No pictures in the copy, please: retype all the records exactly.

→ Records for processing:
-- Opening Marker --

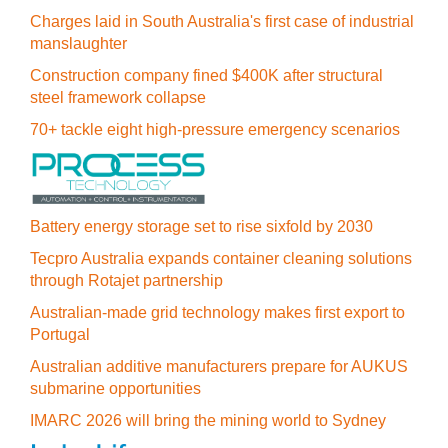
Charges laid in South Australia's first case of industrial
manslaughter
Construction company fined $400K after structural
steel framework collapse
70+ tackle eight high-pressure emergency scenarios
Battery energy storage set to rise sixfold by 2030
Tecpro Australia expands container cleaning solutions
through Rotajet partnership
Australian-made grid technology makes first export to
Portugal
Australian additive manufacturers prepare for AUKUS
submarine opportunities
IMARC 2026 will bring the mining world to Sydney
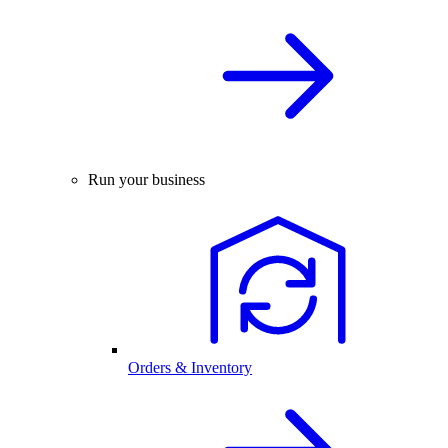
Run your business
Orders & Inventory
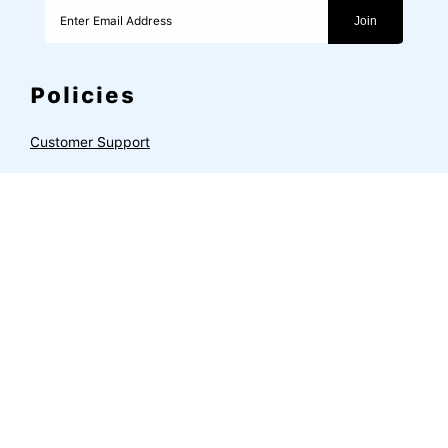
Join
Policies
Customer Support
Privacy Policy
Refund & Return Policy
Terms of Service
Shipping Policy
Subscription Portal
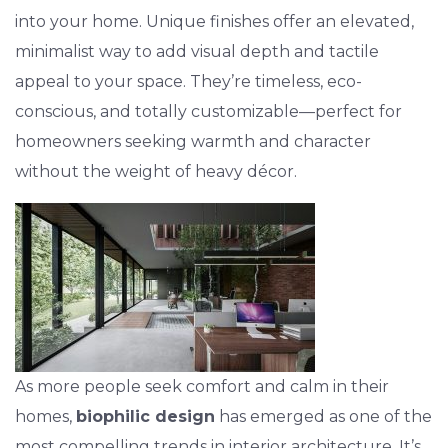
into your home. Unique finishes offer an elevated,
minimalist way to add visual depth and tactile
appeal to your space. They’re timeless, eco-
conscious, and totally customizable—perfect for
homeowners seeking warmth and character
without the weight of heavy décor.
As more people seek comfort and calm in their
homes,
biophilic design
has emerged as one of the
most compelling trends in interior architecture. It’s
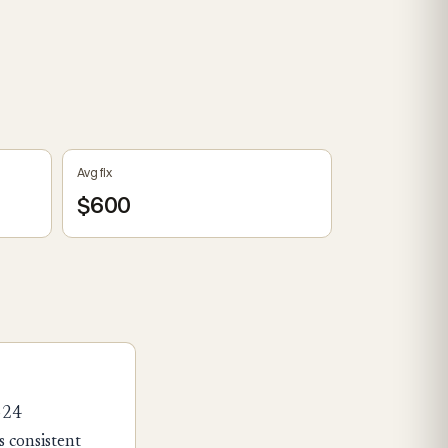
Avg fix
$600
324
 consistent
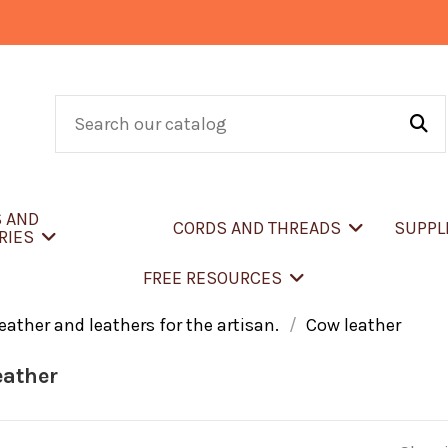
S AND
CORDS AND THREADS
SUPPL
RIES
FREE RESOURCES
eather and leathers for the artisan.
Cow leather
eather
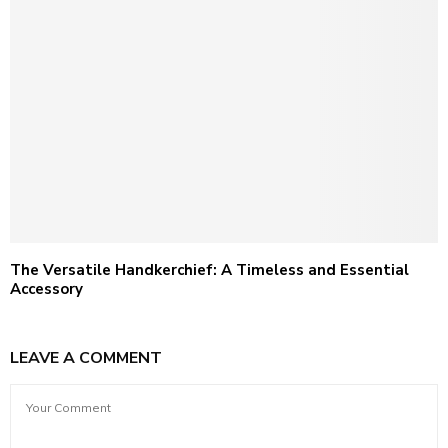
The Versatile Handkerchief: A Timeless and Essential
Accessory
LEAVE A COMMENT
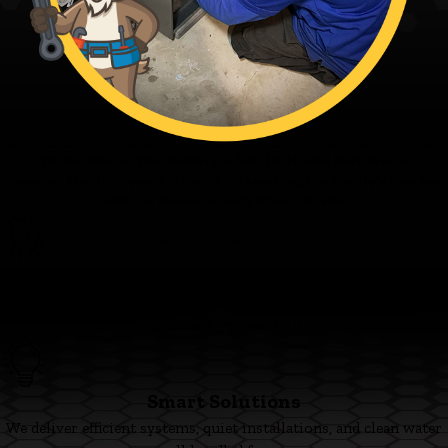
Fagundes — The Family’s Ace in Home Solutions
From our family to yours - thanks for trusting the Family’s Ace. Ace
and the team are ready when you are.
Family First
We’re committed to clear pricing, tidy work, and respectful
technicians you can trust.
Smart Solutions
We deliver efficient systems, quiet installations, and clean water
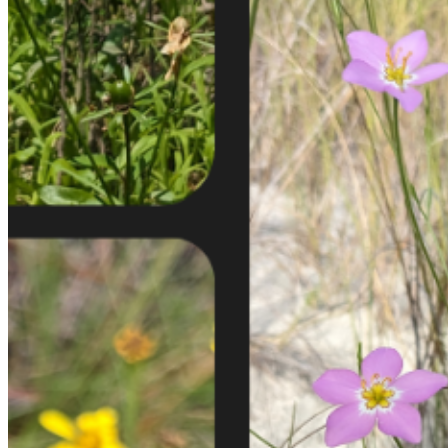
shortly. If you do not receive an email, please check your
spam folder. If you still don't receive an email, then there is no
account associated with the submitted email address.
Log in to your existing account
{{errMsg}}
Login Name:
Password:
Log In
Or sign in with
Forgot your password?
Enter the e-mail address associated with your account and
we'll send you a link to recover your login information.
Email:
Please enter a valid email address
Recover Account
Are you sure you want to end the selected sub-membership?
This action will set the End Date to one day in the past.
Cancel
Confirm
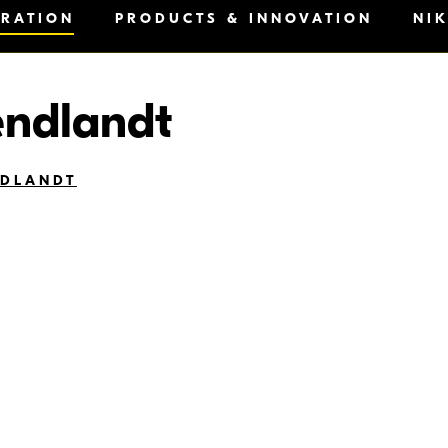
IRATION
PRODUCTS & INNOVATION
NI
endlandt
NDLANDT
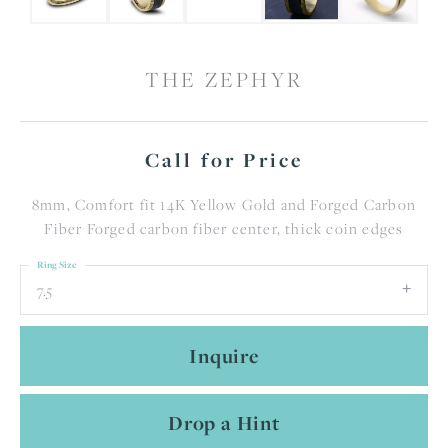
THE ZEPHYR
Call for Price
8mm, Comfort fit 14K Yellow Gold and Forged Carbon
Fiber Forged carbon fiber center, thick coin edges
Ring Size
7.5
Inquire
Drop a Hint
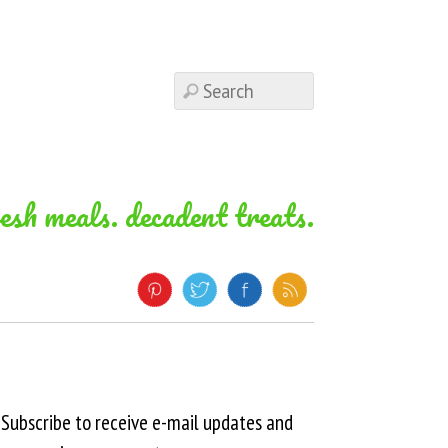
resh meals. decadent treats.
Subscribe to receive e-mail updates and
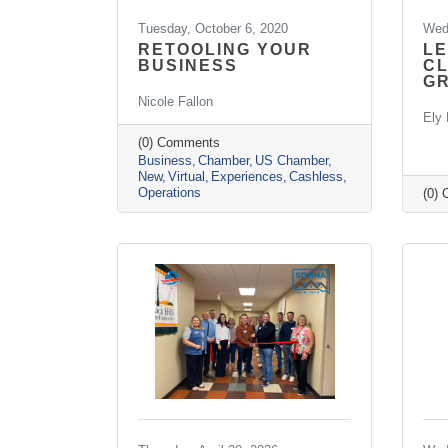
Tuesday, October 6, 2020
Wed
RETOOLING YOUR
LE
BUSINESS
CL
G
Nicole Fallon
Ely 
(0) Comments
Business
Chamber
US Chamber
New
Virtual
Experiences
Cashless
Operations
(0)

-- Closing Marker --

→ Solution for this task:
Charges laid in South Australia's first case of industrial
manslaughter
Construction company fined $400K after structural
steel framework collapse
70+ tackle eight high-pressure emergency scenarios
Battery energy storage set to rise sixfold by 2030
Tecpro Australia expands container cleaning solutions
through Rotajet partnership
Australian-made grid technology makes first export to
Portugal
Australian additive manufacturers prepare for AUKUS
submarine opportunities
IMARC 2026 will bring the mining world to Sydney
Run your business
Orders & Inventory
Join
Policies
Customer Support
Privacy Policy
Refund & Return Policy
Terms of Service
Shipping Policy
Subscription Portal
into your home. Unique finishes offer an elevated,
minimalist way to add visual depth and tactile
appeal to your space. They’re timeless, eco-
conscious, and totally customizable—perfect for
homeowners seeking warmth and character
without the weight of heavy décor.
As more people seek comfort and calm in their
homes,
biophilic design
has emerged as one of the
most compelling trends in interior architecture. It’s
Avg fix
$600
324
 consistent
S AND
CORDS AND THREADS
SUPPL
RIES
FREE RESOURCES
eather and leathers for the artisan.
Cow leather
eather
The Versatile Handkerchief: A Timeless and Essential
Accessory
LEAVE A COMMENT
Fagundes — The Family’s Ace in Home Solutions
From our family to yours - thanks for trusting the Family’s Ace. Ace
and the team are ready when you are.
Family First
We’re committed to clear pricing, tidy work, and respectful
technicians you can trust.
Smart Solutions
We deliver efficient systems, quiet installations, and clean water
shortly. If you do not receive an email, please check your
spam folder. If you still don't receive an email, then there is no
account associated with the submitted email address.
Log in to your existing account
{{errMsg}}
Login Name:
Password:
Log In
Or sign in with
Forgot your password?
Enter the e-mail address associated with your account and
we'll send you a link to recover your login information.
Email:
Please enter a valid email address
Recover Account
Are you sure you want to end the selected sub-membership?
This action will set the End Date to one day in the past.
Cancel
Confirm
IRATION
PRODUCTS & INNOVATION
NI
endlandt
NDLANDT
THE ZEPHYR
Call for Price
8mm, Comfort fit 14K Yellow Gold and Forged Carbon
Fiber Forged carbon fiber center, thick coin edges
Ring Size
7.5
Inquire
Drop a Hint
resh meals. decadent treats.
Subscribe to receive e-mail updates and
Tuesday, October 6, 2020
Wed
RETOOLING YOUR
LE
BUSINESS
CL
G
Nicole Fallon
Ely 
(0) Comments
Business
Chamber
US Chamber
New
Virtual
Experiences
Cashless
Operations
(0)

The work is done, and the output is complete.